Peer Discovery


When started for the first time, dcrd doesn’t know the IP addresses of any active full nodes. Because randomly querying all IP addresses on the internet looking for full nodes is prohibitively expensive, dcrd bootstraps this process by querying a hardcoded list of DNS seeds maintained by the community. The seeds should respond with one or more DNS A records with the IP addresses of full nodes that may accept incoming connections.

The Unix command dig can be used to demonstrate this process. The following example shows the DNS records returned from a testnet Decred seed.

$ dig +noall +answer testnet-seed.decred.org
testnet-seed.decred.org.  30  IN  A  192.3.103.135
testnet-seed.decred.org.  30  IN  A  206.81.16.204
testnet-seed.decred.org.  30  IN  A  195.49.75.206
testnet-seed.decred.org.  30  IN  A  52.36.222.36
testnet-seed.decred.org.  30  IN  A  188.166.43.247
[...]

The DNS seeds are maintained by Decred community members running dcrseeder.

DNS seed results are not authenticated and a malicious seed operator or network man-in-the-middle attacker can return only IP addresses of nodes controlled by the attacker, isolating dcrd on the attacker’s own network and allowing the attacker to feed it bogus transactions and blocks. For this reason, dcrd does not rely on DNS seeds exclusively.

Once dcrd has connected to the network, its peers can begin to send it addr (address) messages with the IP addresses and port numbers of other active peers on the network, providing a fully decentralized method of peer discovery without relying upon DNS. An active peer is considered one that has transmitted a message within the last 3 hours. Nodes which have not transmitted in that time frame should be forgotten.

dcrd keeps a record of known reliable peers in a persistent on-disk json file which usually allows it to connect directly to those peers on subsequent startups without having to query DNS seeds.

Disable DNS seeding

It is possible to disable DNS seeding in dcrd by using the --nodnsseed flag.

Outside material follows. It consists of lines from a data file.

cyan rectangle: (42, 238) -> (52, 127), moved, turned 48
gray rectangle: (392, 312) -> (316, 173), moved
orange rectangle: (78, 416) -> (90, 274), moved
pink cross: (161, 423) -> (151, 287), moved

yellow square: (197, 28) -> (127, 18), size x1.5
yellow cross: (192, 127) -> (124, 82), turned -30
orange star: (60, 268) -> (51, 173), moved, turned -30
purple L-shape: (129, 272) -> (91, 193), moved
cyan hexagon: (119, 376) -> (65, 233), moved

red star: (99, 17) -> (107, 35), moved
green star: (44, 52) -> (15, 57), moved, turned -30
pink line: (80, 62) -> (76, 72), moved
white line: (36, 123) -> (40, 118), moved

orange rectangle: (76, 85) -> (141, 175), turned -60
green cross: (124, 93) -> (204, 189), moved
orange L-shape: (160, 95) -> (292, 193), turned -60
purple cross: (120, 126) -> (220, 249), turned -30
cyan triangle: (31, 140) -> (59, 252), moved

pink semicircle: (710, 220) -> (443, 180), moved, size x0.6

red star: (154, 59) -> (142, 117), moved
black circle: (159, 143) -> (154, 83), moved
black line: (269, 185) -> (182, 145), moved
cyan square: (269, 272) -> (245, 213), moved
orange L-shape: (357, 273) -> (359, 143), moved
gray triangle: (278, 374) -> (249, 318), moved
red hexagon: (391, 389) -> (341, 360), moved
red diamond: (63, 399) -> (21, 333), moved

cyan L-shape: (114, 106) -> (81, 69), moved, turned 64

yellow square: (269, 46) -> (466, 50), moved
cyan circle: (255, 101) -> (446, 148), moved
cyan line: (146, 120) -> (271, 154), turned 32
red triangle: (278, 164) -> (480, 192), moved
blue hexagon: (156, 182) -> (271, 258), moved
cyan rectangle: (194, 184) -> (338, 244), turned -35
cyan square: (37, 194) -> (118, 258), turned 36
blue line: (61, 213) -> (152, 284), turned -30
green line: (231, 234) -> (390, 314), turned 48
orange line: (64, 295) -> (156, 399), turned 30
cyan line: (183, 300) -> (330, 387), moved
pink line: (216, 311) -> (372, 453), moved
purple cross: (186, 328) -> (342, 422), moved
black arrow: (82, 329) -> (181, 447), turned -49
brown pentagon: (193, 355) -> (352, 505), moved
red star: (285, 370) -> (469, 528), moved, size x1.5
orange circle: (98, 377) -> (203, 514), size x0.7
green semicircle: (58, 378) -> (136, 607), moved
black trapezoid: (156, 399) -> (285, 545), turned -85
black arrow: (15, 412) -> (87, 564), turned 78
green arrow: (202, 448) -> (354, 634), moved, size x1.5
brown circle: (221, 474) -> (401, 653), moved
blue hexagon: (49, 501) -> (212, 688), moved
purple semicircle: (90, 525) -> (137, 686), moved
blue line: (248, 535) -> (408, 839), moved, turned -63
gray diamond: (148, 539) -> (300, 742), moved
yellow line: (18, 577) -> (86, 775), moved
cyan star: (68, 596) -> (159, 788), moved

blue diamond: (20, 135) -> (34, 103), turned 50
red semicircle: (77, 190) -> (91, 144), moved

If DNS seeding is disabled, dcrd will either need to load peers from its local json file, or a peer IP address needs to be provided with --addpeer.

dcrd --addpeer=192.168.1.12

The --connect flag will disable DNS seeding and force dcrd to only connect to specified peers. dcrd will not listen for any incoming connections when --connect is set.

dcrd --connect=192.168.1.12,192.168.1.13

dcrseeder

dcrseeder is a crawler for the Decred network, which exposes a list of reliable nodes via a built-in DNS server.

When dcrseeder is started for the first time, it will connect to a known trusted dcrd instance, perform a getaddr request and then disconnect. The addr response contains the IPs of all peers known by the node. dcrseeder will then connect to each of these IPs, perform a getaddr request, and continue traversing the network in this fashion. dcrseeder maintains a list of all known peers and periodically checks that they are online and available.

When dcrseeder is queried for node information, it responds with details of a random selection of the reliable nodes it knows about.

The code for dcrseeder can be found on GitHub.